Enterprise Mobility – Mapping your Strategy

Enterprise Mobility – Mapping your Strategy


Enterprise Mobility market has been very active in the last six months – from new product launches to M&A; there is significant investment activity across the board. In a survey done by Computerworld magazine, IT executives rated Mobile and Wireless rollouts as number one technology holding the most promise in their industry or company and number two[1] on the top 10 IT project priorities for 2006. After the near insatiable appetite to mobilize everything in early 2000s, enterprises are putting business sense into their approach towards enterprise mobilizations. It was not that ROI didn’t exist before, but the poor implementations combined with hype and confusion in the market created too much noise in the market place effectively turning away lot of enterprises who would have otherwise taken a deeper look at enterprise mobility.

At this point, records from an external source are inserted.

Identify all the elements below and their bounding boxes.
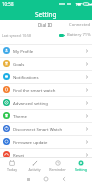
staticText: Dial ID bbox=[38, 22, 53, 28]
staticText: Firmware update bbox=[13, 139, 48, 145]
button[interactable]: Find the smart watch bbox=[0, 83, 92, 96]
staticText: Battery 71% bbox=[67, 32, 91, 38]
button[interactable]: Goals bbox=[0, 57, 92, 70]
button[interactable]: Reset bbox=[0, 148, 92, 161]
button[interactable]: My Profile bbox=[0, 44, 92, 57]
staticText: Find the smart watch bbox=[13, 87, 56, 93]
staticText: Theme bbox=[13, 113, 27, 119]
staticText: Goals bbox=[13, 61, 25, 67]
staticText: Connected bbox=[69, 22, 91, 28]
staticText: 10:58 bbox=[2, 1, 14, 7]
button[interactable]: Today bbox=[0, 158, 23, 174]
button[interactable]: Back bbox=[55, 174, 73, 184]
button[interactable]: Theme bbox=[0, 109, 92, 122]
staticText: My Profile bbox=[13, 48, 34, 54]
staticText: Reset bbox=[13, 152, 25, 158]
button[interactable]: Home bbox=[37, 174, 55, 184]
staticText: Advanced setting bbox=[13, 100, 48, 106]
button[interactable]: Recents bbox=[19, 174, 37, 184]
button[interactable]: Reminder bbox=[46, 158, 69, 174]
staticText: HD bbox=[76, 2, 82, 7]
button[interactable]: Setting bbox=[69, 158, 92, 174]
button[interactable]: Notifications bbox=[0, 70, 92, 83]
staticText: Setting bbox=[35, 10, 57, 19]
button[interactable]: Firmware update bbox=[0, 135, 92, 148]
staticText: Setting bbox=[75, 167, 87, 172]
button[interactable]: Activity bbox=[23, 158, 46, 174]
staticText: Disconnect Smart Watch bbox=[13, 126, 63, 132]
staticText: Today bbox=[7, 167, 17, 172]
button[interactable]: Advanced setting bbox=[0, 96, 92, 109]
button[interactable]: Disconnect Smart Watch bbox=[0, 122, 92, 135]
staticText: Activity bbox=[28, 167, 41, 172]
staticText: Notifications bbox=[13, 74, 39, 80]
staticText: Reminder bbox=[49, 167, 66, 172]
staticText: Last synced: 10:58 bbox=[2, 33, 31, 38]
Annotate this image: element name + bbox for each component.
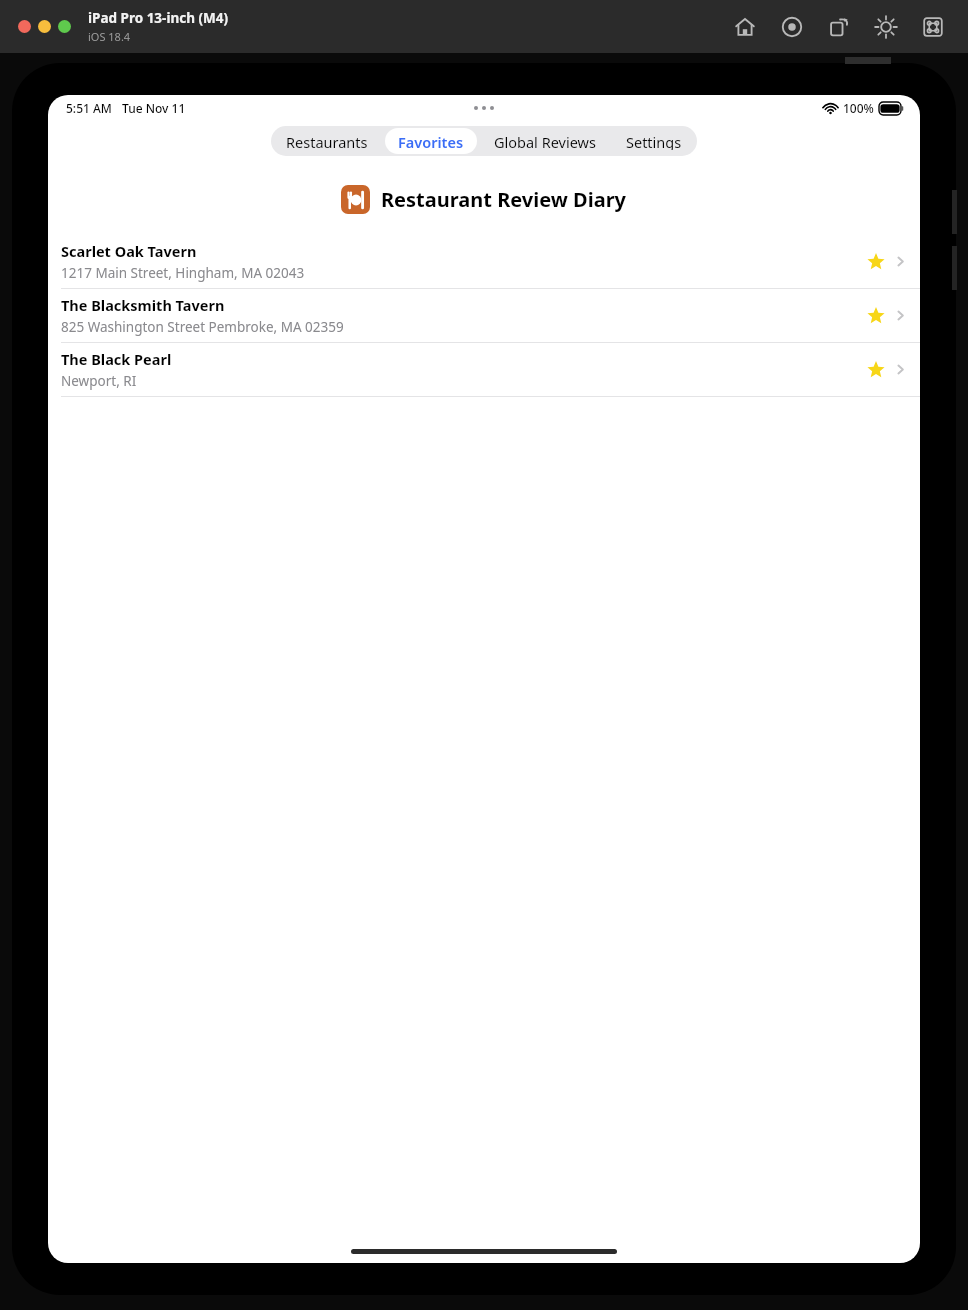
staticText: Restaurants: [286, 132, 368, 150]
button[interactable]: The Black Pearl: [48, 343, 920, 396]
staticText: Settings: [626, 132, 682, 150]
button[interactable]: Appearance: [873, 14, 899, 40]
staticText: 1217 Main Street, Hingham, MA 02043: [61, 264, 305, 282]
button[interactable]: Settings: [613, 128, 695, 154]
button[interactable]: Rotate: [826, 14, 852, 40]
button[interactable]: [58, 20, 71, 33]
staticText: Favorites: [398, 132, 464, 150]
staticText: Global Reviews: [494, 132, 596, 150]
button[interactable]: The Blacksmith Tavern: [48, 289, 920, 342]
staticText: iOS 18.4: [88, 29, 131, 44]
button[interactable]: Home: [732, 14, 758, 40]
staticText: Scarlet Oak Tavern: [61, 241, 197, 261]
button[interactable]: Favorites: [385, 128, 477, 154]
staticText: The Blacksmith Tavern: [61, 295, 225, 315]
staticText: 5:51 AM: [66, 100, 112, 116]
staticText: 825 Washington Street Pembroke, MA 02359: [61, 318, 344, 336]
button[interactable]: Keyboard shortcuts: [920, 14, 946, 40]
button[interactable]: Record: [779, 14, 805, 40]
staticText: The Black Pearl: [61, 349, 172, 369]
button[interactable]: Restaurants: [273, 128, 381, 154]
button[interactable]: Scarlet Oak Tavern: [48, 235, 920, 288]
staticText: 100%: [843, 100, 874, 116]
staticText: Tue Nov 11: [122, 100, 186, 116]
button[interactable]: [38, 20, 51, 33]
staticText: Newport, RI: [61, 372, 137, 390]
staticText: iPad Pro 13-inch (M4): [88, 9, 229, 27]
staticText: Restaurant Review Diary: [381, 186, 627, 213]
button[interactable]: [18, 20, 31, 33]
button[interactable]: Global Reviews: [481, 128, 609, 154]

During the last few years, enterprise mobility market has been maturing and consolidating at a steady pace. Wireless networks are becoming more reliable and delivery bandwidths are increasing with nation-wide 3G networks. Solution provider market has consolidated quite a bit leaving only the serious and more mature contenders behind. The bigger players such as Microsoft, IBM, and Oracle used this time to catch-up on many fronts, though they still lag in some areas. Most of the new devices coming out in the market have a native email client – another sign of maturing market.

Another major change has been that enterprises are demanding more complete solutions. Implementing too many point solutions increases TCO and decreases ROI in the long run. This has forced market to further consolidate and solution providers are expanding their enterprise offerings. Email/PIM remains the number one application that enterprises want to implement and is becoming a commodity[2] play but companies are increasingly looking to enable their investment to support other enterprise functions such as sales force, field force, supply chain, IT, knowledge management, etc. Also, CFOs are increasingly involved with their CTOs/CIOs to make an informed decision on their enterprise mobility related purchases.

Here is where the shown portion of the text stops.